The ICICS/CS Reading Room

UBC CS TR-99-15 Summary

The Virtual Hand Laboratory Architecture, December 15, 1999 Valerie A. Summers, 29 pages

The Virtual Hand Lab (VHL) is an augmented reality environment for conducting experiments in human perception and motor performance that involve grasping, manipulation, and other complex 3D tasks that people perform with their hands. Our system supports a wide range of experiments and is used by (non-programmer) experimenters. Our system co-locates the hand and the manipulated objects (whether physical or virtual) in the same visual space. Spatial and temporal accuracy are maintained by using a high precision tracker and an efficient implementation of the software architecture which carefully synchronizes the timing equipment and software. There are many issues which influence architectural design; two of which are modularization and performance. We balance these concerns by creating a layered set of modules upon which the application is built and an animation control loop which cuts across module boundaries to control the timing of equipment and application.
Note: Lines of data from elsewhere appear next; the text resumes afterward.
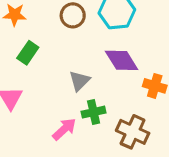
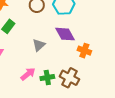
green cross: (94, 112) -> (47, 78), moved

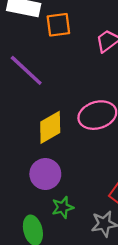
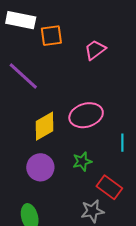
green star: (63, 207) -> (82, 161), moved

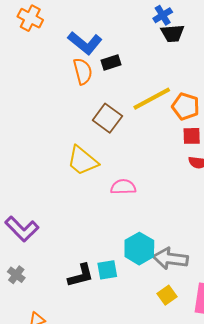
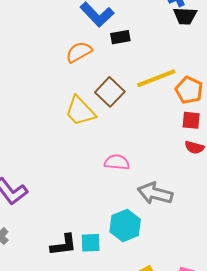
orange semicircle: (83, 71) -> (79, 52), moved, turned -112
yellow trapezoid: (82, 161) -> (80, 111), moved
gray arrow: (170, 259) -> (155, 193), moved

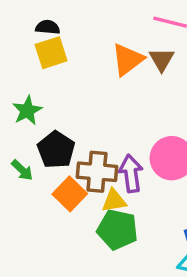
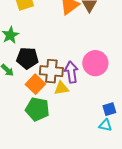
black pentagon: (56, 150) -> (27, 58), turned -30
green pentagon: (117, 230) -> (37, 109), moved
Augmented objects are composed of both physical and graphical components. The graphical object inheritance hierarchy has several unusual features. First, we provide a mechanism to decouple the movement of the graphical component of an augmented object from its physical object counterpart. This provides flexibility in the types of experiments supported by the testbed. Second, we create subclasses based on properties of the physical component of the augmented objects before creating subclasses based on the virtual components. Specifically, we categorize physical objects as either rigid or flexible based on their level of deformation. This allows us to efficiently implement many of the manipulation techniques. Third, after subclasses based on the physical objects have been created, the implementation of concrete virtual object classes is driven by the goal of creating an easy interface for the experimenters. This was based on our user centered design approach.